ANd if a service is 99.9% something, would you throw the baby out with bathwater due to that 0.1%? Because this is what is seemingly happening here.
How many resources have GOG poured into imo wasteful endeavors like the client? I see you left that factor out of your financial analysis :) Other users can clarify better but I recall hearing years ago GOG replaced all the installers to include Galaxy, only to then undo all this work. In other words a colossal waste of time and probably money.

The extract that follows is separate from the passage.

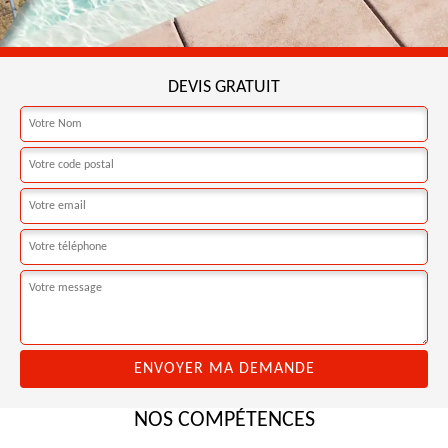
DEVIS GRATUIT
NOS COMPÉTENCES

Additionally, this is admittedly anecdotal from my interactions with certain users, but it seems to me the old-school-minded users generally tend to have some of the biggest libraries here and buy extra games to giveaway. Or, at least they did until GOG keep messing up and compromising on the idea of DRM-free.

Care to take on a friendly challenge related to the above point? I dare you to name a single "new style" user that has bought Epic Fail games through the new app on GOG Galaxy 2.0 who also has high-triple-digit or even quadruple-digit number of games or buys extra copies of any GOG game (even on sale) to giveaway.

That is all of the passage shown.